A Penny Saved Means a New Kitchen Countertop

6 Materials
$50
2 Days
Medium

We needed to replace the "cookbook pages" top on our kitchen island (which we made from two old nightstands). I'd been collecting penny project ideas on Pinterest and just knew this would be a perfect kitchen project.
I started collecting and polishing pennies. Lots and lots of pennies. Actually about $22 worth, and spent 12 hours total polishing each and every one.
We roughed up the surface with a sander then painted it flat black so the pennies would pop against the dark color. Then we nailed stained molding pieces to the edges leaving a bit of depth all around so the resin would pool. We used Minwax Polyshades in Maple for the wood. It has the stain and sealer all in one product.
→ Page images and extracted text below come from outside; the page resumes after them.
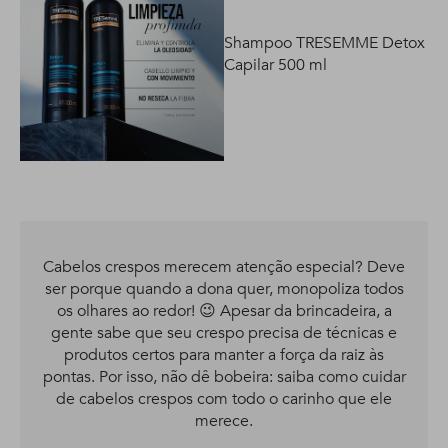
Shampoo TRESEMME Detox
Capilar 500 ml
Cabelos crespos merecem atenção especial? Deve
ser porque quando a dona quer, monopoliza todos
os olhares ao redor! 😉 Apesar da brincadeira, a
gente sabe que seu crespo precisa de técnicas e
produtos certos para manter a força da raiz às
pontas. Por isso, não dê bobeira: saiba como cuidar
de cabelos crespos com todo o carinho que ele
merece.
We did NOT glue the pennies down. We did NOT put them in any kind of order or pattern. But we did shift them around alot to mix all the metallic shades of the polished coins.
We used this two part resin, which is an improvement over the old formula. It didn't smell, it set up quickly and it gave us totally awesome results. We used twice as much resin as we had used on the original project and it looks great. And yes, it is food safe. You've seen the shiny bar and tables in restaurants? This is the product they use.
We absolutely love how this came out!
Before and after. The skylight and the pennies are a winning combination, and the light brings out all the metallic colors and subtle hues. We could not be more pleased with this project.
At the end of each day the setting sun shines through my collection of blue glass and those pennies are just dazzling in the slanting light. I call this project a win win!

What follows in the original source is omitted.